### [Data entries]
- Opening Delimiter -

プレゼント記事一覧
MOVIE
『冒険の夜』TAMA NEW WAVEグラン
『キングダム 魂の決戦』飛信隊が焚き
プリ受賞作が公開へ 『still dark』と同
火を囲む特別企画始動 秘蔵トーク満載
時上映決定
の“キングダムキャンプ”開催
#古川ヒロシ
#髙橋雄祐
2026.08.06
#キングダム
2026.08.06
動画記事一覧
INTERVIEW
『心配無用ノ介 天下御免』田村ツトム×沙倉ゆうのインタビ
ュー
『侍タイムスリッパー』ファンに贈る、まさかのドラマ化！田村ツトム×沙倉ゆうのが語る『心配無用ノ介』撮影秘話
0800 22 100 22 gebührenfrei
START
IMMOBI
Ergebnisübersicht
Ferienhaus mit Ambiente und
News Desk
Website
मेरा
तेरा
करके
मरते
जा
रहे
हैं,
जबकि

- Closing Delimiter -
- Opening Delimiter -

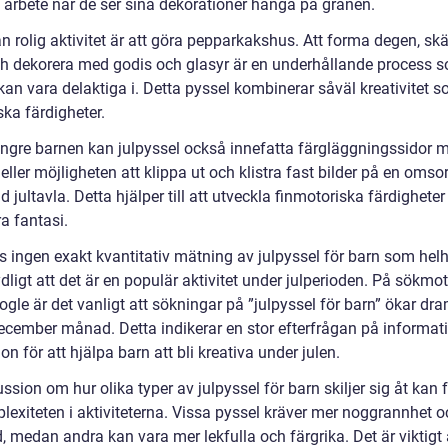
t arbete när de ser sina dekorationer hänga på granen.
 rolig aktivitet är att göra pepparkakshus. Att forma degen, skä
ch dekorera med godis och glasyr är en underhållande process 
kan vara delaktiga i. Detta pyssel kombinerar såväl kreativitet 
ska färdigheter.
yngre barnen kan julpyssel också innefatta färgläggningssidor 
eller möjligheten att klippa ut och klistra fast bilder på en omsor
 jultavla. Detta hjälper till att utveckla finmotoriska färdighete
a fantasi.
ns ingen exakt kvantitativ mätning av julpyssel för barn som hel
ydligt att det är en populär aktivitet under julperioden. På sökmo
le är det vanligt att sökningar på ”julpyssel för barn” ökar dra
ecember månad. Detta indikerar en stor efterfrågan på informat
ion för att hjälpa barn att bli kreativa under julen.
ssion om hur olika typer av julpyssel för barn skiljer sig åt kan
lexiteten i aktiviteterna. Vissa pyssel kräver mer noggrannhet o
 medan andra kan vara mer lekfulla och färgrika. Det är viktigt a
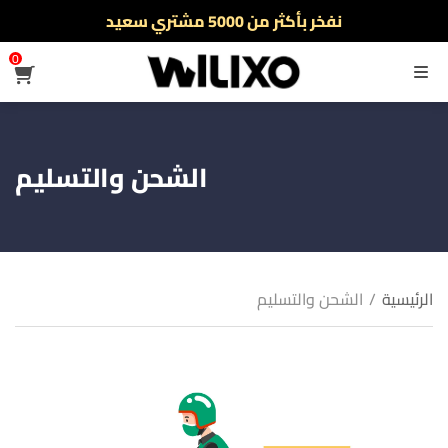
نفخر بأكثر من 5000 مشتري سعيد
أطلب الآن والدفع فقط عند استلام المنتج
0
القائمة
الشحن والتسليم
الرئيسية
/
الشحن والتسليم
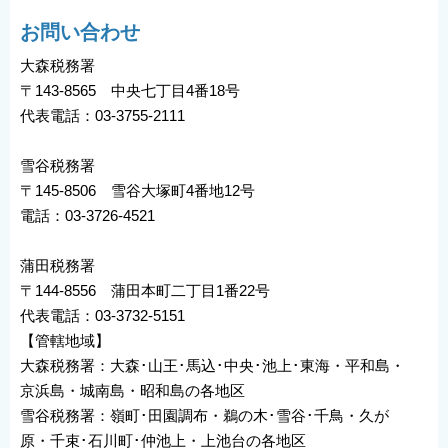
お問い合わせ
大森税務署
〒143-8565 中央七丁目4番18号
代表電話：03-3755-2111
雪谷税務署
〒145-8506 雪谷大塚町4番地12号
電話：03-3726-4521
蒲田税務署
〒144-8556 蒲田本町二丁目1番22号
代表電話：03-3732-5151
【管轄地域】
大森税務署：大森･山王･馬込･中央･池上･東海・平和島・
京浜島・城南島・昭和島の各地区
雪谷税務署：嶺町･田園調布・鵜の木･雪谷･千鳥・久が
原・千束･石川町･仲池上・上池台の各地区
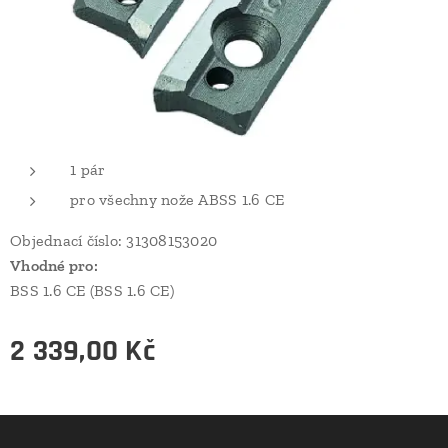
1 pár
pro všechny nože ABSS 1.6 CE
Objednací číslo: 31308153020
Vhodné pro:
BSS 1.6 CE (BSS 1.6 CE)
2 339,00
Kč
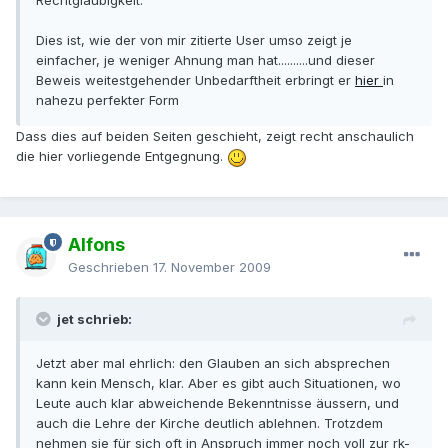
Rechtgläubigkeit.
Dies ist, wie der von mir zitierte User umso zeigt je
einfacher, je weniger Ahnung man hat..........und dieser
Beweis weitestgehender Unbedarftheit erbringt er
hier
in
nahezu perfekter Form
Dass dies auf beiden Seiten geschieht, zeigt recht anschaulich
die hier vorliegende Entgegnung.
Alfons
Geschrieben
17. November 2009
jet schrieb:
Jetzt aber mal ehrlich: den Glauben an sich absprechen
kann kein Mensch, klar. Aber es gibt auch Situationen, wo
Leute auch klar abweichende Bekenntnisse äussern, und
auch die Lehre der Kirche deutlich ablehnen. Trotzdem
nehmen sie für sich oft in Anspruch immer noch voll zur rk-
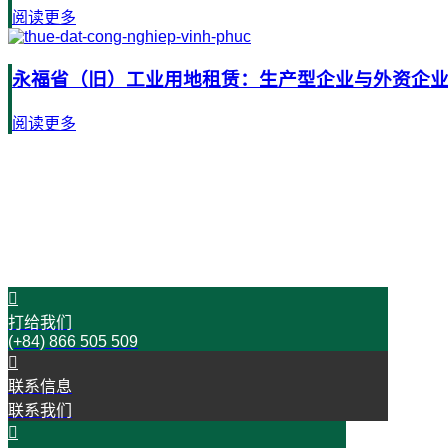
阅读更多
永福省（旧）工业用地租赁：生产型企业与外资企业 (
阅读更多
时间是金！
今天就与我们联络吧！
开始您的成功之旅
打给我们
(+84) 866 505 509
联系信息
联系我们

- Closing Delimiter -
- Opening Delimiter -

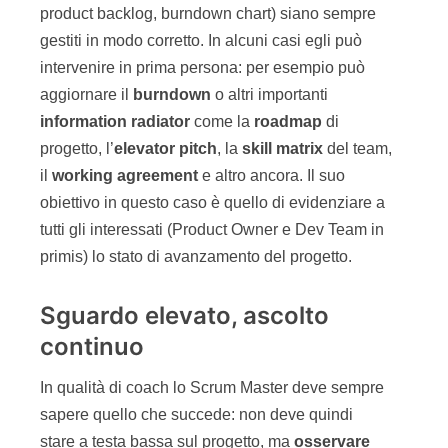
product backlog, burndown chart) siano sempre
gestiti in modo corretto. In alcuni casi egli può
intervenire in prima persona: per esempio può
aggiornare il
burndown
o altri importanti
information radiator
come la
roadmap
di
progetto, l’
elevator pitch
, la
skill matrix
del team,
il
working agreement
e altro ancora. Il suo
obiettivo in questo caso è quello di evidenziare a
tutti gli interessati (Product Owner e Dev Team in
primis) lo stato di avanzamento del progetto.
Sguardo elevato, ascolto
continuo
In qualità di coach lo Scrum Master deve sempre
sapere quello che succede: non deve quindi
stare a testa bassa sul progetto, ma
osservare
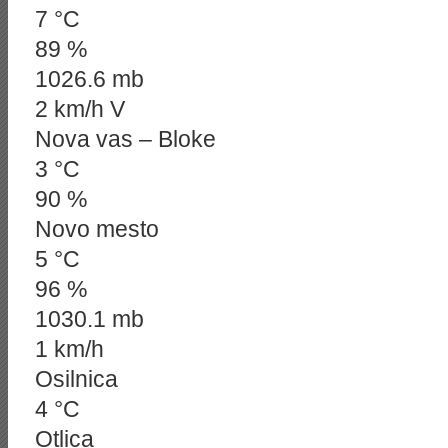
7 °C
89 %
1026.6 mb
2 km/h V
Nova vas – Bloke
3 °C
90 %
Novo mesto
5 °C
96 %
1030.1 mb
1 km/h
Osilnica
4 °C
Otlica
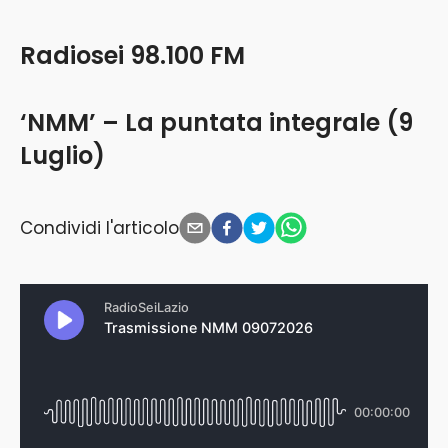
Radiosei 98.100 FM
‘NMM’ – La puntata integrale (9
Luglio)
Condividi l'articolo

- Closing Delimiter -

### [WHAT THE TASK ASKS]
Identify each line in the records above containing the word "sempre"; copy those lines.

### [ANSWER SPACE]
product backlog, burndown chart) siano sempre
In qualità di coach lo Scrum Master deve sempre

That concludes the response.